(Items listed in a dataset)
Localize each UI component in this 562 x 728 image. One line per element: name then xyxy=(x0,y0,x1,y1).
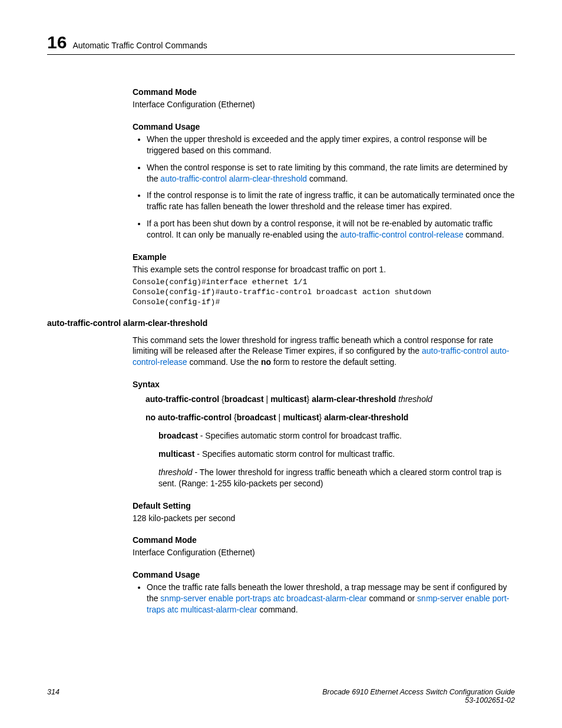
bullet-item: When the upper threshold is exceeded and… xyxy=(147,134,515,156)
p: | xyxy=(276,413,283,422)
kw: auto-traffic-control xyxy=(146,394,219,404)
param: threshold xyxy=(158,467,193,477)
param-line: broadcast - Specifies automatic storm co… xyxy=(158,430,515,442)
page-header: 16 Automatic Traffic Control Commands xyxy=(47,32,515,55)
kw: alarm-clear-threshold xyxy=(324,413,408,422)
page-number: 314 xyxy=(47,688,59,696)
heading-syntax: Syntax xyxy=(133,380,515,389)
kw: multicast xyxy=(270,394,306,404)
text: - Specifies automatic storm control for … xyxy=(198,431,402,440)
syntax-line: auto-traffic-control {broadcast | multic… xyxy=(146,394,515,405)
p: } xyxy=(307,394,312,404)
kw: no auto-traffic-control xyxy=(146,413,232,422)
heading-example: Example xyxy=(133,252,515,262)
p: { xyxy=(232,413,237,422)
code-block: Console(config)#interface ethernet 1/1 C… xyxy=(133,278,515,308)
intro-text: This command sets the lower threshold fo… xyxy=(133,335,515,368)
heading-command-usage: Command Usage xyxy=(133,122,515,131)
section-command-mode-usage: Command Mode Interface Configuration (Et… xyxy=(133,87,515,308)
kw: broadcast xyxy=(237,413,276,422)
kw: multicast xyxy=(283,413,319,422)
bullet-item: Once the traffic rate falls beneath the … xyxy=(147,582,515,615)
footer-right: Brocade 6910 Ethernet Access Switch Conf… xyxy=(322,688,515,704)
text-example: This example sets the control response f… xyxy=(133,264,515,275)
text: form to restore the default setting. xyxy=(271,357,396,367)
doc-number: 53-1002651-02 xyxy=(465,696,515,704)
kw: alarm-clear-threshold xyxy=(312,394,396,404)
chapter-title: Automatic Traffic Control Commands xyxy=(72,41,207,50)
text: command. xyxy=(463,230,504,239)
param-line: multicast - Specifies automatic storm co… xyxy=(158,449,515,460)
text-command-mode: Interface Configuration (Ethernet) xyxy=(133,547,515,558)
bullet-item: If the control response is to limit the … xyxy=(147,190,515,212)
param: threshold xyxy=(396,394,432,404)
kw: multicast xyxy=(158,449,194,459)
link-control-release[interactable]: auto-traffic-control control-release xyxy=(340,230,463,239)
section-alarm-clear-threshold: This command sets the lower threshold fo… xyxy=(133,335,515,615)
p: { xyxy=(219,394,224,404)
text: command. xyxy=(307,174,348,183)
syntax-params: broadcast - Specifies automatic storm co… xyxy=(158,430,515,489)
bullet-item: If a port has been shut down by a contro… xyxy=(147,218,515,241)
book-title: Brocade 6910 Ethernet Access Switch Conf… xyxy=(322,688,515,696)
command-usage-list: When the upper threshold is exceeded and… xyxy=(133,134,515,241)
text: - The lower threshold for ingress traffi… xyxy=(158,467,501,488)
heading-command-usage: Command Usage xyxy=(133,570,515,579)
link-alarm-clear-threshold[interactable]: auto-traffic-control alarm-clear-thresho… xyxy=(160,174,307,183)
heading-default-setting: Default Setting xyxy=(133,501,515,510)
page: 16 Automatic Traffic Control Commands Co… xyxy=(0,0,562,728)
kw: broadcast xyxy=(224,394,264,404)
heading-command-mode: Command Mode xyxy=(133,87,515,97)
link-broadcast-alarm-clear[interactable]: snmp-server enable port-traps atc broadc… xyxy=(160,594,366,603)
text: command. Use the xyxy=(187,357,261,367)
text-default-setting: 128 kilo-packets per second xyxy=(133,513,515,524)
text: command. xyxy=(257,605,298,614)
text: command or xyxy=(367,594,418,603)
syntax-line: no auto-traffic-control {broadcast | mul… xyxy=(146,412,515,423)
chapter-number: 16 xyxy=(47,32,67,52)
page-footer: 314 Brocade 6910 Ethernet Access Switch … xyxy=(47,688,515,704)
p: | xyxy=(264,394,270,404)
text: - Specifies automatic storm control for … xyxy=(194,449,395,459)
text-command-mode: Interface Configuration (Ethernet) xyxy=(133,99,515,110)
command-usage-list: Once the traffic rate falls beneath the … xyxy=(133,582,515,615)
syntax-block: auto-traffic-control {broadcast | multic… xyxy=(146,394,515,489)
kw: broadcast xyxy=(158,431,198,440)
param-line: threshold - The lower threshold for ingr… xyxy=(158,467,515,489)
heading-command-mode: Command Mode xyxy=(133,535,515,545)
bullet-item: When the control response is set to rate… xyxy=(147,162,515,185)
command-title: auto-traffic-control alarm-clear-thresho… xyxy=(47,318,515,328)
keyword-no: no xyxy=(261,357,271,367)
p: } xyxy=(319,413,325,422)
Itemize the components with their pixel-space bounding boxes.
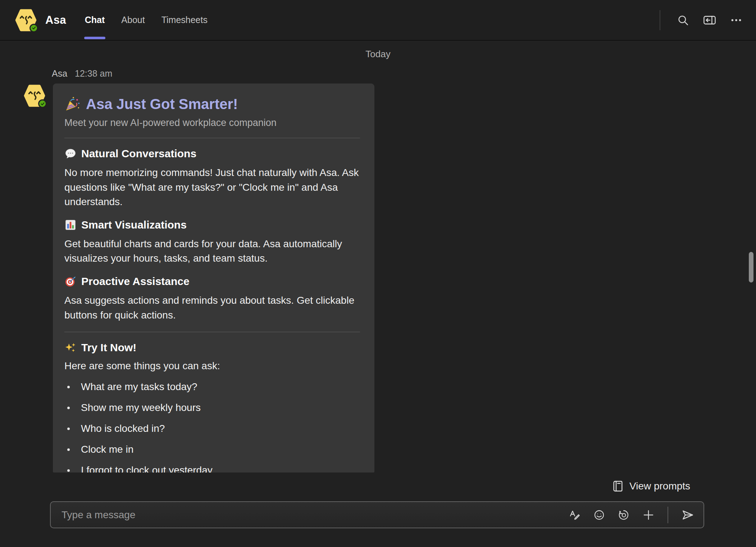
sparkles-emoji bbox=[64, 342, 77, 354]
section-header-proactive-assistance: Proactive Assistance bbox=[64, 275, 360, 288]
view-prompts-button[interactable]: View prompts bbox=[612, 480, 690, 492]
card-title: Asa Just Got Smarter! bbox=[64, 96, 360, 112]
loop-icon[interactable] bbox=[618, 509, 629, 521]
app-title: Asa bbox=[45, 14, 66, 27]
speech-balloon-emoji bbox=[64, 148, 77, 160]
date-divider: Today bbox=[0, 49, 756, 60]
tab-chat[interactable]: Chat bbox=[85, 0, 105, 40]
message-input[interactable] bbox=[62, 509, 569, 521]
prompt-book-icon bbox=[612, 480, 624, 492]
party-popper-emoji bbox=[64, 96, 81, 112]
message-card: Asa Just Got Smarter! Meet your new AI-p… bbox=[53, 83, 374, 473]
suggestion-list: What are my tasks today? Show me my week… bbox=[64, 381, 360, 473]
more-options-icon[interactable] bbox=[730, 14, 742, 26]
search-icon[interactable] bbox=[677, 14, 689, 26]
tab-bar: Chat About Timesheets bbox=[85, 0, 224, 40]
target-emoji bbox=[64, 275, 77, 288]
card-subtitle: Meet your new AI-powered workplace compa… bbox=[64, 117, 360, 128]
attach-plus-icon[interactable] bbox=[642, 509, 655, 521]
open-in-panel-icon[interactable] bbox=[703, 14, 716, 26]
try-intro: Here are some things you can ask: bbox=[64, 360, 360, 372]
list-item: Clock me in bbox=[64, 444, 360, 455]
divider bbox=[64, 138, 360, 138]
emoji-icon[interactable] bbox=[593, 509, 605, 521]
message-sender: Asa bbox=[52, 68, 67, 78]
list-item: Show me my weekly hours bbox=[64, 402, 360, 413]
composer-divider bbox=[668, 507, 668, 523]
list-item: I forgot to clock out yesterday bbox=[64, 465, 360, 473]
section-header-try-it-now: Try It Now! bbox=[64, 342, 360, 354]
section-body: Asa suggests actions and reminds you abo… bbox=[64, 293, 359, 322]
message-timestamp: 12:38 am bbox=[75, 68, 112, 78]
tab-timesheets[interactable]: Timesheets bbox=[161, 0, 208, 40]
divider bbox=[64, 332, 360, 332]
app-logo bbox=[15, 9, 37, 32]
section-body: No more memorizing commands! Just chat n… bbox=[64, 166, 359, 209]
section-header-natural-conversations: Natural Conversations bbox=[64, 148, 360, 160]
list-item: What are my tasks today? bbox=[64, 381, 360, 393]
tab-about[interactable]: About bbox=[121, 0, 145, 40]
send-icon[interactable] bbox=[681, 508, 694, 521]
list-item: Who is clocked in? bbox=[64, 423, 360, 434]
presence-available-icon bbox=[38, 99, 47, 108]
section-body: Get beautiful charts and cards for your … bbox=[64, 237, 359, 266]
avatar bbox=[24, 84, 45, 107]
topbar-divider bbox=[660, 10, 660, 30]
format-icon[interactable] bbox=[569, 509, 580, 521]
bar-chart-emoji bbox=[64, 219, 77, 231]
topbar: Asa Chat About Timesheets bbox=[0, 0, 756, 41]
message-composer bbox=[50, 501, 704, 528]
scrollbar-thumb[interactable] bbox=[749, 252, 753, 282]
message-header: Asa 12:38 am bbox=[52, 68, 112, 79]
presence-available-icon bbox=[29, 24, 38, 32]
section-header-smart-visualizations: Smart Visualizations bbox=[64, 219, 360, 231]
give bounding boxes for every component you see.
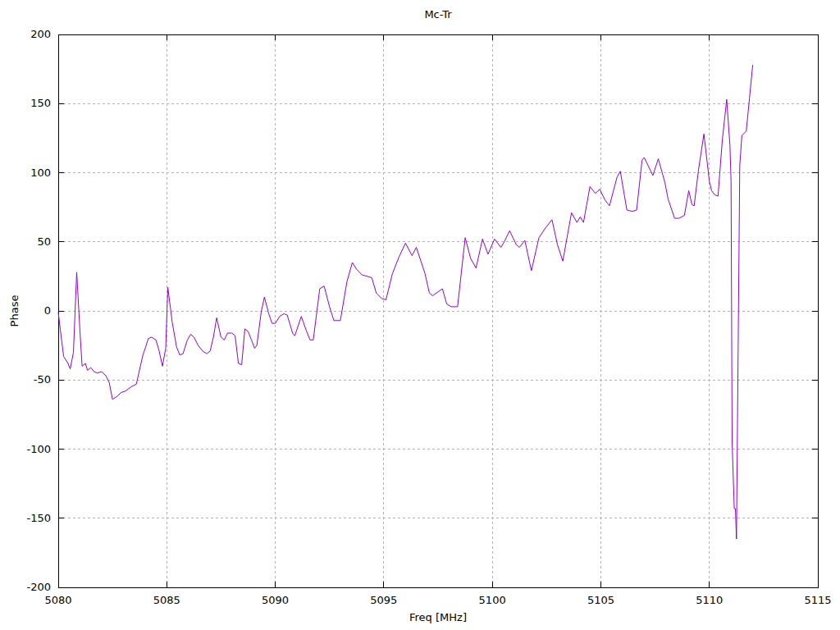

■ **Work item**:
In the entries above, identify every line with the string "When".

■ **Written response**:
bullet-item: When the upper threshold is exceeded and… xyxy=(147,134,515,156)
command-usage-list: When the upper threshold is exceeded and… xyxy=(133,134,515,241)
bullet-item: When the control response is set to rate… xyxy=(147,162,515,185)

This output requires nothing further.